-- Data for the task follows --
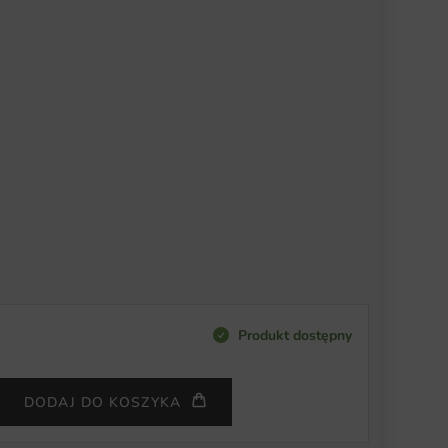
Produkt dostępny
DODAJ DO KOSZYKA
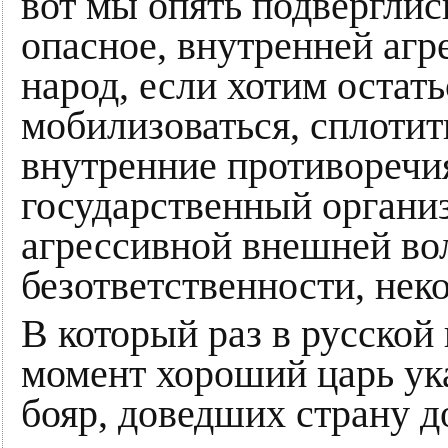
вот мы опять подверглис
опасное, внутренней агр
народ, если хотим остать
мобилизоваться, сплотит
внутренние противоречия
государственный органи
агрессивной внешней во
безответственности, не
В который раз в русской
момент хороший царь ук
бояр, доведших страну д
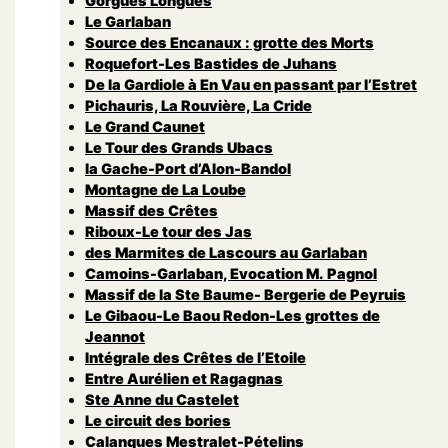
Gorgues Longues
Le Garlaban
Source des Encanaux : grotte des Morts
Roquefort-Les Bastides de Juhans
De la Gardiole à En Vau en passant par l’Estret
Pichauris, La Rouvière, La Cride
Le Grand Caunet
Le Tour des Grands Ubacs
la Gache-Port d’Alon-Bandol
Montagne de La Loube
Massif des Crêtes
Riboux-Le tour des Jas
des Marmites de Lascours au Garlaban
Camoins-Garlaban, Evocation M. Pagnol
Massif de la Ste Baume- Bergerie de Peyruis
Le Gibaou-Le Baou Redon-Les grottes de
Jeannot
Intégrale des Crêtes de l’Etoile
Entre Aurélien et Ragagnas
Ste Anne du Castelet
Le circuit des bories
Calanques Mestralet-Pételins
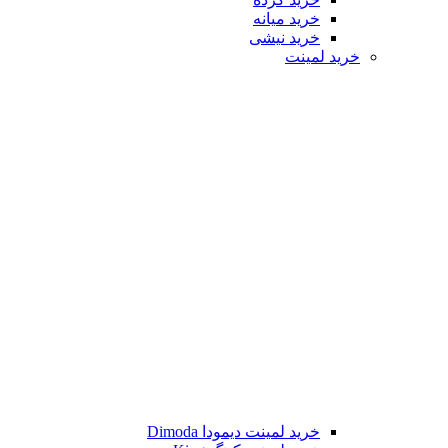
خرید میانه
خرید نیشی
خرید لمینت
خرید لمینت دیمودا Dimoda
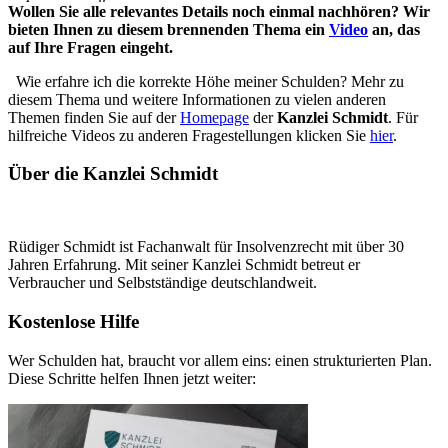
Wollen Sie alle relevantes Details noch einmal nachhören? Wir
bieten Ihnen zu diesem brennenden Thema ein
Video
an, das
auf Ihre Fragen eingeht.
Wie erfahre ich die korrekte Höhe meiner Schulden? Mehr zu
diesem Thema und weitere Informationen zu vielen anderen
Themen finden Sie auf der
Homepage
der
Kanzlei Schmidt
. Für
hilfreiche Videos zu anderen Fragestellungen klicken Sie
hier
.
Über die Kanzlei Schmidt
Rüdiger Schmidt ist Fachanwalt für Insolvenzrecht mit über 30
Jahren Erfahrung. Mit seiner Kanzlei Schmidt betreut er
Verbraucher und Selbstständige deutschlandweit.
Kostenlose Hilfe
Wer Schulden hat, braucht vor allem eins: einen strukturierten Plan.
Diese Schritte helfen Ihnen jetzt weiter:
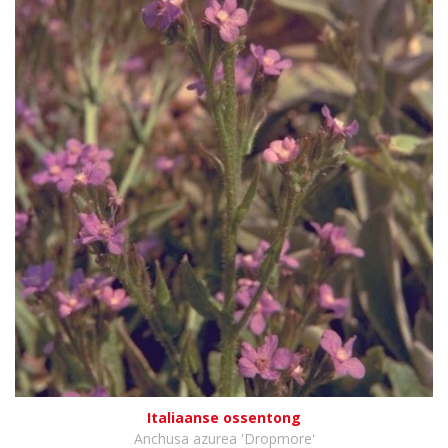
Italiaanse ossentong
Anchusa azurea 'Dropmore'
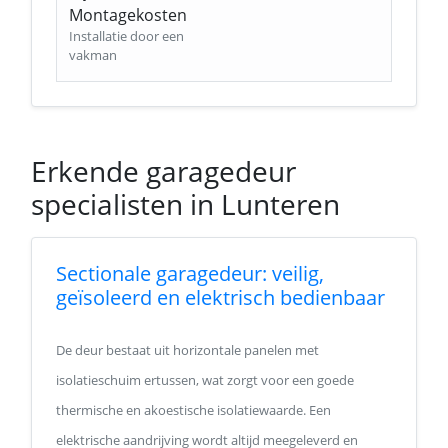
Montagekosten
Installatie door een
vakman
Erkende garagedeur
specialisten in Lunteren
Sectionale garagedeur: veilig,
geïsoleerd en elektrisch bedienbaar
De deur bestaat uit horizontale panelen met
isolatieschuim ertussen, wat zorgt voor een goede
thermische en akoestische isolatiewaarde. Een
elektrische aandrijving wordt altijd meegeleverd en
-- Data for the task concluded --
-- Data for the task follows --
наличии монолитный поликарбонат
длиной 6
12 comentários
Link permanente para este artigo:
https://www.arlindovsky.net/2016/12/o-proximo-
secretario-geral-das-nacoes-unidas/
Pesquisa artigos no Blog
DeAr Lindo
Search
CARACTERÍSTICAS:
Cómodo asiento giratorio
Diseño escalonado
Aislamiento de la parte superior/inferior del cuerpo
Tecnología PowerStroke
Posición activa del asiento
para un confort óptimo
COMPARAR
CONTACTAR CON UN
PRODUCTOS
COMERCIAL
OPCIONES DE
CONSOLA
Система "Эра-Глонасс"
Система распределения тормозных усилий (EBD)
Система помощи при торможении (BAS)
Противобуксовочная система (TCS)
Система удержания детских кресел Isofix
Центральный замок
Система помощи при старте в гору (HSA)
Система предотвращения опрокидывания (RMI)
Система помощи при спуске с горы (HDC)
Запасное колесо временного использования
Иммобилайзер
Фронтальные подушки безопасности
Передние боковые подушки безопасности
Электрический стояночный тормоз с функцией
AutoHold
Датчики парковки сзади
-- Data for the task concluded --
-- Data for the task follows --
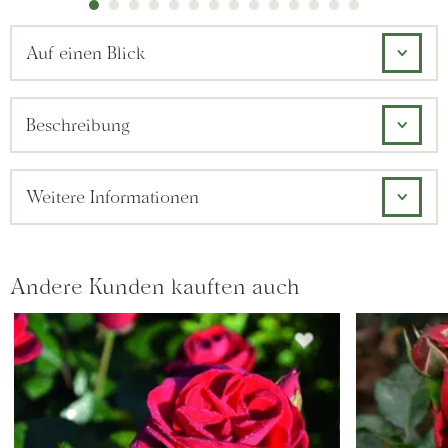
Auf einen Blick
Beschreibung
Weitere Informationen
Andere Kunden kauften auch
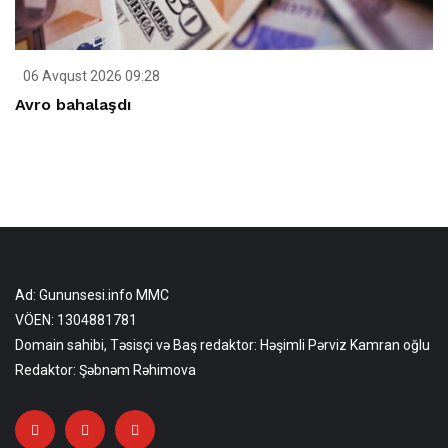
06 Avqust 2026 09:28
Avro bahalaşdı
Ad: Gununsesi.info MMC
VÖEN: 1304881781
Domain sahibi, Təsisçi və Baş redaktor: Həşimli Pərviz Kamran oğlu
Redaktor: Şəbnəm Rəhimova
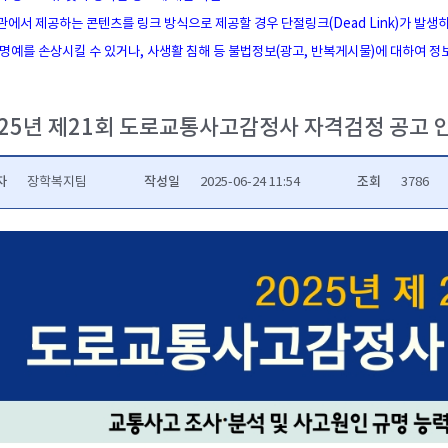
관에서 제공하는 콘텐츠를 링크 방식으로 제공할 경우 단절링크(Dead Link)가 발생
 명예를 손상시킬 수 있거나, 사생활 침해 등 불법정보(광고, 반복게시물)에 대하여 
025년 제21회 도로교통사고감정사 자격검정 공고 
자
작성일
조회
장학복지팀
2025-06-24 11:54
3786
-- Data for the task concluded --
▶ _Exercise description_: In the records above, find the line containing "la Gache-Port d’Alon-Bandol" and the line containing "خرید لمینت دیمودا Dimoda", then give both of them again word for word along with every line between. Omit any pictures.

▶ _Solution to this exercise_:
la Gache-Port d’Alon-Bandol
Montagne de La Loube
Massif des Crêtes
Riboux-Le tour des Jas
des Marmites de Lascours au Garlaban
Camoins-Garlaban, Evocation M. Pagnol
Massif de la Ste Baume- Bergerie de Peyruis
Le Gibaou-Le Baou Redon-Les grottes de
Jeannot
Intégrale des Crêtes de l’Etoile
Entre Aurélien et Ragagnas
Ste Anne du Castelet
Le circuit des bories
Calanques Mestralet-Pételins
خرید میانه
خرید نیشی
خرید لمینت
خرید لمینت دیمودا Dimoda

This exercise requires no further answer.